The researcher, Satrajit Chatterjee, had led work on a paper that cast doubts upon key claims in a high-profile study Google published in the journal Nature last year that found artificial intelligence could design certain parts of computer chips better than humans.
Chatterjee was fired in March shortly after Google reportedly told his team their paper would not be published.
Google confirmed in a statement that Chatterjee’s employment had been “terminated with cause” but declined to elaborate. The termination was reported by the New York Times earlier on Monday.
The company said Chatterjee’s paper did not meet its standards for publication.

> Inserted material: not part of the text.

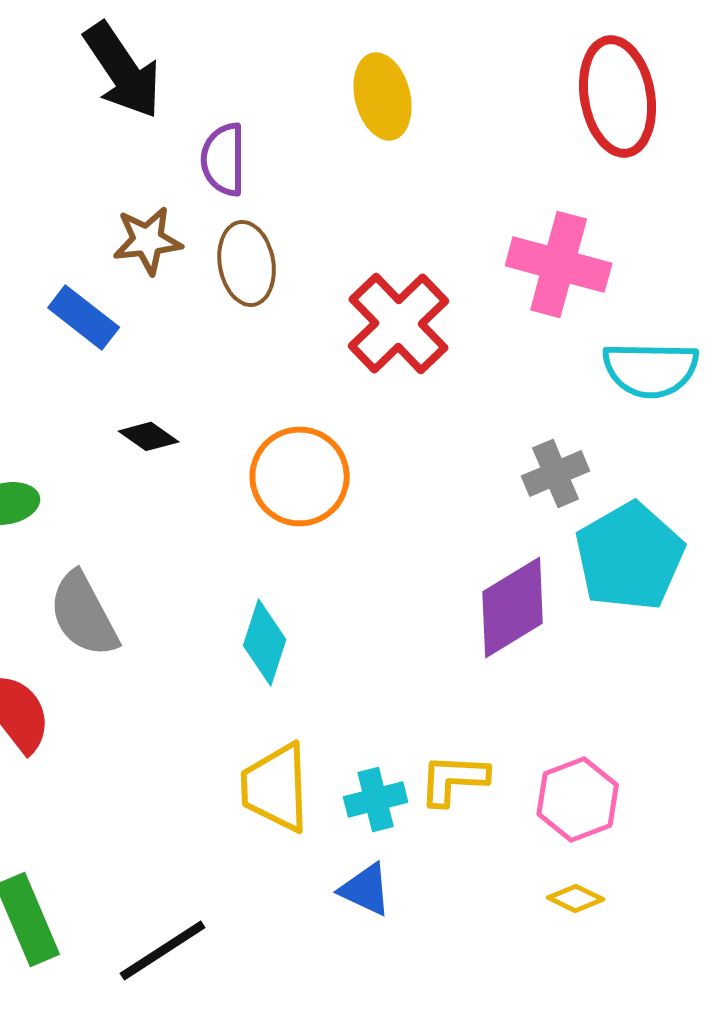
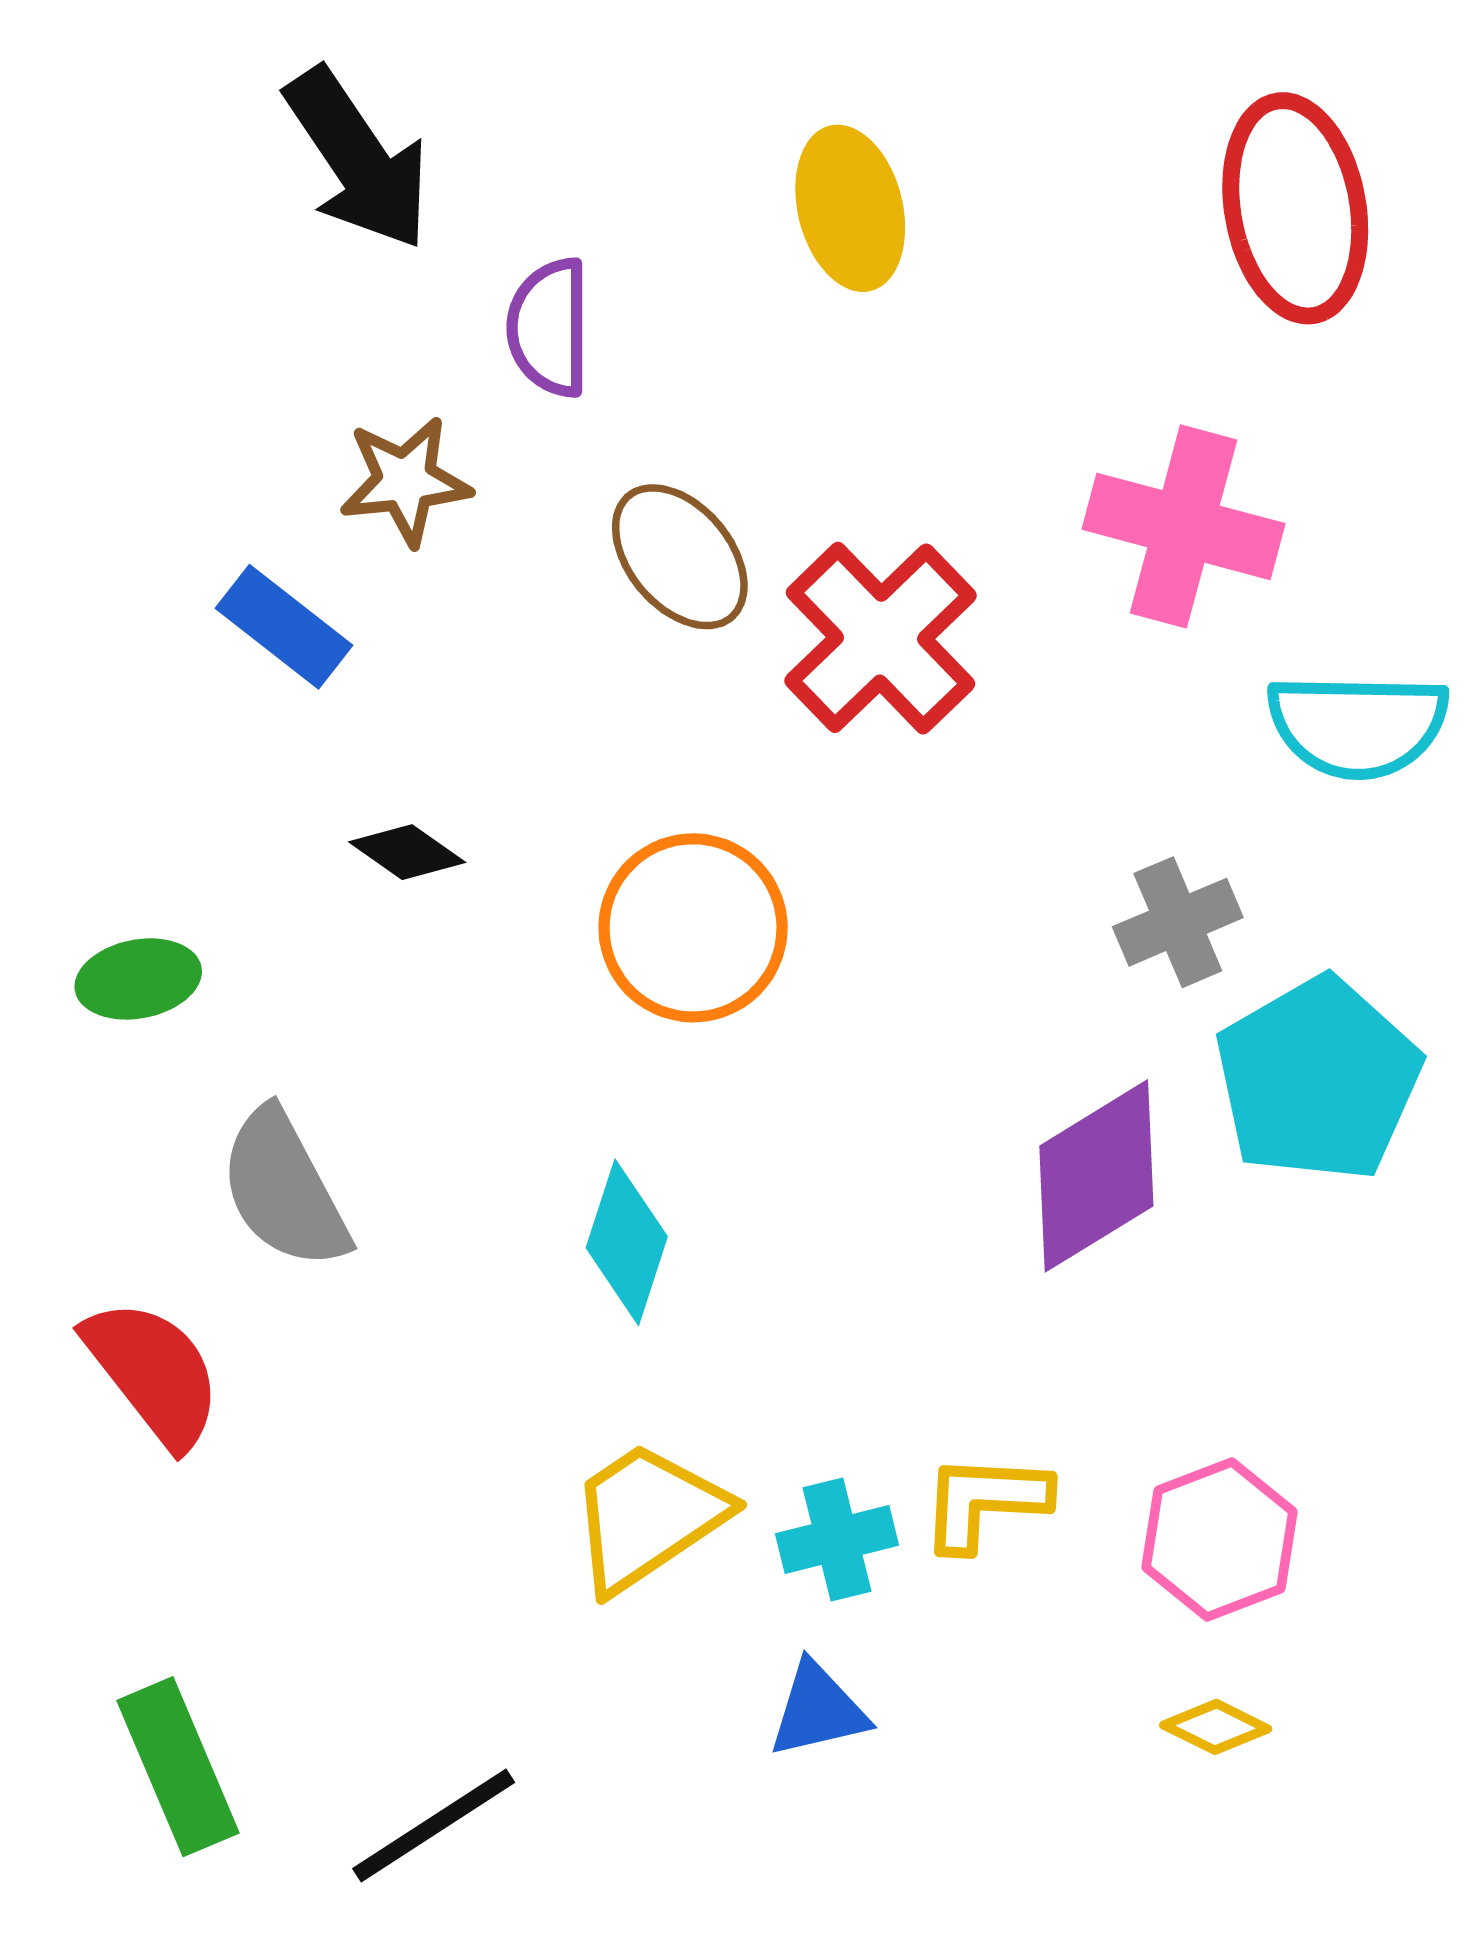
brown ellipse: (247, 263) -> (680, 557), moved, turned -30
yellow trapezoid: (276, 787) -> (648, 1517), turned 58
blue triangle: (366, 889) -> (818, 1710), turned -38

The casts light upon the latest divisions within Google’s artificial intelligence research division, less than two years after the company fired two researchers, Timnit Gebru and Margaret Mitchell, who had investigated ethical issues with artificial intelligence.
Those firings led to critiques by Google staff over the company’s handling of personnel complaints and publication practices.
Earlier, in 2018, Google employees protested an AI contract with the US Department of Defence, leading the company to pull out of the project.
The latest matter is significant because Google considers AI one of the most important technologies to its future.
The research in question also has a direct bearing on millions of dollars in US government grants into research into AI and computer chips.
In June 2021 Nature published “A graph placement methodology for fast chip design”, research led by Google researchers Azalia Mirhoseini and Anna Goldie.
The paper found AI could complete a key step in the chip design process, called floorplanning, faster and better than an unspecified human expert.
But Chatterjee’s contrasting paper, “Stronger Baselines for Evaluating Deep Reinforcement Learning in Chip Placement”, detailed two alternative approaches using basic software that outperformed the AI.
In the paper, which was leaked anonymously in March, Chatterjee cited a well-known test and a proprietary Google test to make the comparison. Two Google staff confirmed the paper’s authenticity to Reuters.
Laurie Burgess, an attorney for Chatterjee, told Reuters and the New York Times that Chatterjee’s objective was “transparency” about the science.
Google’s Goldie told the New York Times that Chatterjee had spread misinformation about her and Mirhoseini for years. She said their paper had been peer-reviewed by Nature and that Google had used their methods to build chips that were in use at Google’s data centres.
Burgess denied Goldie’s allegations and added that Chatterjee did not leak “Stronger Baselines”.
Patrick Madden, an associate professor focused on chip design at Binghamton University who has read both papers, told Reuters that Google’s paper in Nature appeared to lack a good comparison point, since the AI was compared only to an unspecified human expert and lacked benchmarks.
Google said comparison to a human was more relevant and that software licensing issues prevented it from bringing tests into the paper.
After “Stronger Baselines” was widely circulated online last month, Zoubin Ghahramani, a vice president at Google Research, wrote on Twitter that “Google stands by this work published in Nature on ML for Chip Design, which has been independently replicated, open-sourced, and used in production at Google”.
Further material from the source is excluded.